Are you using Care Partner account or Patient account?
For me Connect web (CareLink Personal > Connect page) doesn't show the CGM/pump data of 7XXG pumps, but shows a message to use the Connect mobile app. In the EU the Connect web app never worked for 7xxG pumps only for the standalone CGM. 7xxG pumps could only be used with the Connect mobile app.

[mattster98]

Not sure if you can see this: 0700ef4

That was my attempt to add the parameter. The username is still the carepartner account, but I added the patient ID which is the patient account username. Edit to be clear: this change doesn't work because I couldn't figure out how to plumb a new env variable from my docker config into this code.. this was just my initial plan. I ended up replacing the new parameter with just "mypatientusername" just like the role parameter looks.

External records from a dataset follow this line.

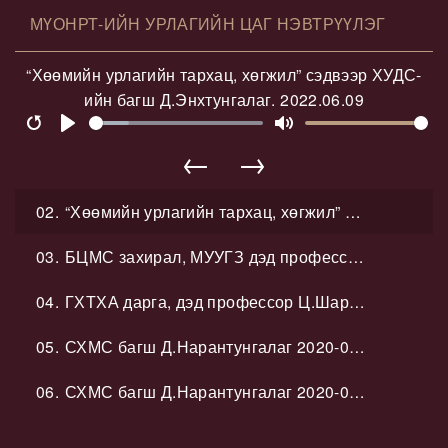
МҮОНРТ-ИЙН УРЛАГИЙН ЦАГ НЭВТРҮҮЛЭГ
“Хөөмийн урлагийн тархац, хөгжил” сэдвээр ХУДС-
ийн багш Д.Энхтунгалаг. 2022.06.09
Restart
Play
Mute
←
→
02.
“Хөөмийн урлагийн тархац, хөгжил” сэдвээр ХУДС-ийн багш Д.Энхтунгалаг. 2022.06.09
03.
БЦМС захирал, МУУГЗ дэд профессор Н.Оюун 2020-02-27
04.
ГХТХА дарга, дэд профессор Ц.Шаравцэрэн 2022-01-20
05.
СХМС багш Д.Нарантунгалаг 2020-03-05
06.
СХМС багш Д.Нарантунгалаг 2020-03-05
07.
СХМС багш У.Цэцэгмаа 2020-09-17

Here's a screenshot of the change in case that link doesn't work.

[paul1956]

There is not a list of patients from the server, the Carelink Connect client requires you know it and it saves it locally to present the list. If you think about it you are logging in with one ID and could be following 5 people that may not know each other (think about a school nurse).

[mattster98]

@paul1956 , I provided the call and response [above] (#11 (comment)) from the server that provides what looks like a json formatted patient list. I only have one patient but I'm sure after you connect with multiple it lists them and you can choose from there.

This information is on my carelink account and is provided by the server, not on any client since I'm just using the web interface there.

[GauriSpears]

Hi, guys! As far as I see there's a lot of investigation about how to get info from 7xxG pump. But what about sending commands to it? AccuChek Guide Link glucose meter as well as transmitters can at least send glucose level to a pump. Does this protocol allow full control? The reason is that sometimes it may be difficult to get the pump when it's under several layers of clothes.